Spearheaded by CTA in 2011, ELI is a collaboration among manufacturers, retailers, collectors, recyclers, nongovernmental organizations and governments at all levels. The initiative’s key goals are to improve consumer awareness of the available collection sites sponsored by the industry, to increase the number of collection opportunities available to consumers and to provide transparent metrics on ecycling efforts.
Highlights of the ELI report include:
- According to the U.S. Environmental Protection Agency, consumer electronics have the fastest growing recycling rate of any product category in the U.S.
- The consumer tech industry has dedicated more than $1 billion to recycling consumer electronics—more than any other industry has ever spent on recycling consumer products in the United States.
- More than 8,000 responsible recycling locations are now available to consumers throughout the United States.
- By the end of 2016, all the recycling facilitated by ELI’s participants was conducted in third-party certified recycling facilities.
A recent study from The Rochester Institute of Technology’s (RIT) Golisano Center for Sustainability, with support from Staples and CTA, found that while the number and type of products sold have increased, net material consumption has declined to levels not seen since the early 1990s. RIT also reports the use of materials of concern, such as lead and mercury, has declined significantly in the manufacturing of tech devices.
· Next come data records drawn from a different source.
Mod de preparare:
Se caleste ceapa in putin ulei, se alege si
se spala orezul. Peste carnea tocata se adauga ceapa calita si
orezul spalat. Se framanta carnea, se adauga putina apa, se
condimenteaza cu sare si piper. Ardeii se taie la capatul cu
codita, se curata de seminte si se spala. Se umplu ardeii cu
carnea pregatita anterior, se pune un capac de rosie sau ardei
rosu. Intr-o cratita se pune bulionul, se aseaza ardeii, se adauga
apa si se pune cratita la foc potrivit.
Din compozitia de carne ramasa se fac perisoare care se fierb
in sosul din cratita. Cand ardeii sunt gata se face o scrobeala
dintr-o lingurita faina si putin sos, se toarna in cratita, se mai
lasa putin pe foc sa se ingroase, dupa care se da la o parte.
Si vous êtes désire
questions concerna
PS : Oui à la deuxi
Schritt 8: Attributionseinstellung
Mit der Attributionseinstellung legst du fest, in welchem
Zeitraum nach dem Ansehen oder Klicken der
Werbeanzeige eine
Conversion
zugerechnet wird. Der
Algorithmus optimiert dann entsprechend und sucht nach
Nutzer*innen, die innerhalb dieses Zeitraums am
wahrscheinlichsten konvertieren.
“We applaud the manufacturers and retailers who made this initiative a remarkable success,” said Walter Alcorn, vice president of environmental affairs and industry sustainability, CTA. “Today, our favorite tech devices are smaller, lighter and recycled more often than ever before. And by working together, the industry has demonstrated its ability to harness innovation and raise consumer awareness—an effort we hope will have lasting benefits for the environment.”